Este texto, nem a ferros, conseguiria ser arrancado de um aparatchik.
Só quem é comunista de facto, no seu mais fundo âmago - mesmo que o negue e denuncie abertamente os erros do sistema e dos homens que o serviram - o poderia escrever.
Parece que para além do Abrupto (post de 15 de Janeiro), está também na revista Sábado:
«Nesse dia (9 de Janeiro), no seu meio, numa velha terra meia rural, meia mineira, Jerónimo de Sousa mostrou como a força de resistência do comunismo português assenta numa identidade histórica, hoje muito no passado, mas que é presentificada pela figura do secretário-geral, pela primeira vez um que sentem como sendo “deles”. Cunhal era respeitado e idolatrado, quase como um santo, na fase final da vida quando a doença o distanciou das sedes partidárias e dos comícios. Jerónimo é no palco a incarnação da sala.
Pouca gente como Jerónimo de Sousa fala para a “alma” comunista muito para além da política. Ele é um dirigente comunista popular, o que não é tão comum como isso. Não é por acaso que as camisolas vermelhas dos seus apoiantes dizem um familiar “Jerónimo”, coisa que nunca aconteceria com “Álvaro”, com “Octávio”, com “Carlos”, com “António”. Em Aljustrel, sem ler um papel, como é seu costume quando fala de política, Jerónimo fala da pequena chama que sempre se mantém acesa mesmo nos momentos mais difíceis, usando o exemplo da clandestinidade, as velhas metáforas de alguém mais velho, mais experiente que nos dá a mão quando caímos, que nos mostra que há futuro quando tudo soçobra. Está a preparar o partido para a vitória de Cavaco Silva.

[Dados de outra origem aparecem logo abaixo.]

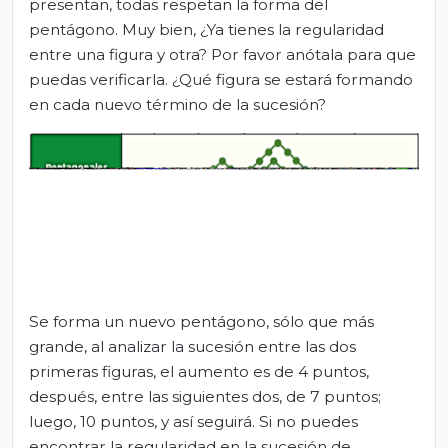
presentan, todas respetan la forma del
pentágono. Muy bien, ¿Ya tienes la regularidad
entre una figura y otra? Por favor anótala para que
puedas verificarla. ¿Qué figura se estará formando
en cada nuevo término de la sucesión?
Se forma un nuevo pentágono, sólo que más
grande, al analizar la sucesión entre las dos
primeras figuras, el aumento es de 4 puntos,
después, entre las siguientes dos, de 7 puntos;
luego, 10 puntos, y así seguirá. Si no puedes
encontrar la regularidad en la sucesión de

Jerónimo sabe a língua de pau e as convenções, conhece o partido de dentro e sabe como ele se move. Mas tem uma vantagem sobre muitos dos burocratas que não saem das sedes e das reuniões de organismos. Jerónimo conhece o eleitorado comunista, não conhece só o partido. Pode falar aos deficientes das Forças Armadas, dizendo naturalmente que também esteve na guerra (desobedecendo ás instruções do PCP, que pedia aos seus militantes que fizessem o serviço militar e depois desertassem), pode falar dos seus namoricos, da sua infância, do seu trabalho como afinador de máquinas. Conta que não podia ter o cabelo comprido, quando ele se usava entre os jovens, porque isso era incompatível com a higiene exigida numa fábrica, onde as máquinas sujam tudo de óleo, e onde é perigoso deixar-se “agarrar” por uma alavanca, uma roldana ou uma roda dentada.

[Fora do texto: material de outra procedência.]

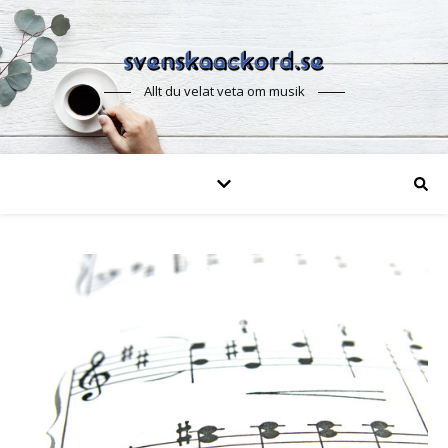
Allt du velat veta om musik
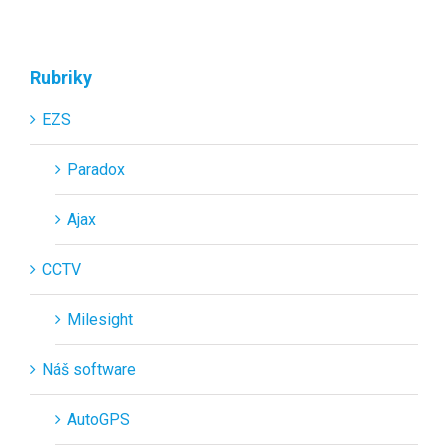
Rubriky
EZS
Paradox
Ajax
CCTV
Milesight
Náš software
AutoGPS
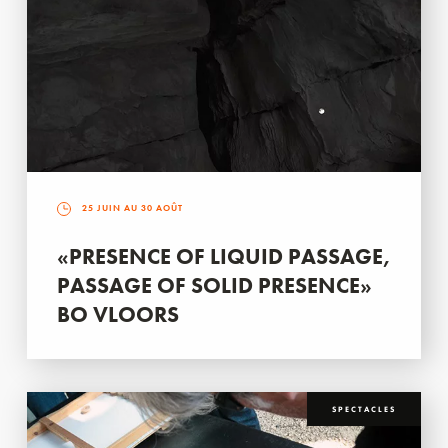
25 JUIN AU 30 AOÛT
«PRESENCE OF LIQUID PASSAGE,
PASSAGE OF SOLID PRESENCE»
BO VLOORS
SPECTACLES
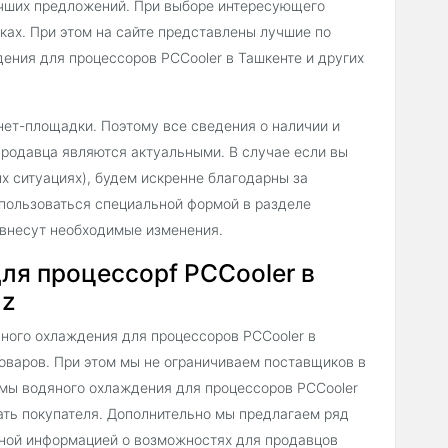
учших предложений. При выборе интересующего
ках. При этом на сайте представлены лучшие по
ния для процессоров PCCooler в Ташкенте и других
нет-площадки. Поэтому все сведения о наличии и
продавца являются актуальными. В случае если вы
х ситуациях), будем искренне благодарны за
пользоваться специальной формой в разделе
 внесут необходимые изменения.
ля процессорf PCCooler в
uz
ного охлаждения для процессоров PCCooler в
оваров. При этом мы не ограничиваем поставщиков в
мы водяного охлаждения для процессоров PCCooler
ать покупателя. Дополнительно мы предлагаем ряд
бной информацией о возможностях для продавцов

Isto é o tipo de frases que só quem conhece o mundo fabril de dentro pode dizer, e que obviamente mais ninguém na primeira divisão da vida política portuguesa sabe ou pode dizer. É outro mundo, que os yuppies, os funcionários públicos, os estudantes da Católica, os jornalistas, os frequentadores do Lux, os “jovens” da JSD e da JS, os autores de blogues, não conhecem e não lhes passa pela cabeça que lhes digam que também “é a cultura, estúpidos!”.

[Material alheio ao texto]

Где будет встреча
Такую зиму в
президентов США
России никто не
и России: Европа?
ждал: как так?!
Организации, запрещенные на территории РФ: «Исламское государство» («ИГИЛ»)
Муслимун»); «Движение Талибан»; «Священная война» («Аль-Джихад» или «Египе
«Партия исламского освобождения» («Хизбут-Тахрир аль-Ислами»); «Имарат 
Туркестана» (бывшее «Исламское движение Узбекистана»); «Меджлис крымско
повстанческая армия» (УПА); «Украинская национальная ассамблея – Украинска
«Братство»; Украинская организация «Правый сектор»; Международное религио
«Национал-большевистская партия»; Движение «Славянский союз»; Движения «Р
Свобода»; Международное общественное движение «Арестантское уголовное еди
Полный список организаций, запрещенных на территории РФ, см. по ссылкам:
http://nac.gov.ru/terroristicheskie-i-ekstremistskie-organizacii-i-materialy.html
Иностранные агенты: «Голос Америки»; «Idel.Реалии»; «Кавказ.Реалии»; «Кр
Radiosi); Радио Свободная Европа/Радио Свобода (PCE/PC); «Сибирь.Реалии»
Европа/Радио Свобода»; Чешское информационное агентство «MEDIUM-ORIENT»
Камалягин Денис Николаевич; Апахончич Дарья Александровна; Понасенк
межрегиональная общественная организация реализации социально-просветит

Por isso Jerónimo de Sousa está a revelar-se o melhor líder para o PCP, – vejam até como os “renovadores desapareceram do mapa político –, na sua difícil sobrevivência e na sua mutação. Porque o PCP muda devagar, mas muda. Cunhal falava do partido para a História, Jerónimo fala do partido para os trabalhadores. Não é a mesma coisa, mas os tempos também são diferentes.»